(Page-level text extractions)

○ ○ ○ ○ ○ ○ ○

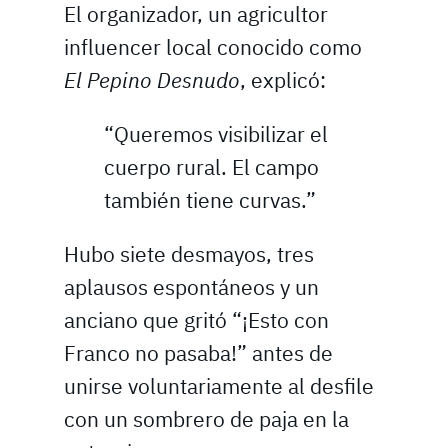
El organizador, un agricultor
influencer local conocido como
El Pepino Desnudo
, explicó:
“Queremos visibilizar el
cuerpo rural. El campo
también tiene curvas.”
Hubo siete desmayos, tres
aplausos espontáneos y un
anciano que gritó “¡Esto con
Franco no pasaba!” antes de
unirse voluntariamente al desfile
con un sombrero de paja en la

○ ○ ○ ○ ○ ○ ○

Exercise aim. Please give the data again unaltered, leaving out any images.

Result of the exercise.
El organizador, un agricultor
influencer local conocido como
El Pepino Desnudo
, explicó:
“Queremos visibilizar el
cuerpo rural. El campo
también tiene curvas.”
Hubo siete desmayos, tres
aplausos espontáneos y un
anciano que gritó “¡Esto con
Franco no pasaba!” antes de
unirse voluntariamente al desfile
con un sombrero de paja en la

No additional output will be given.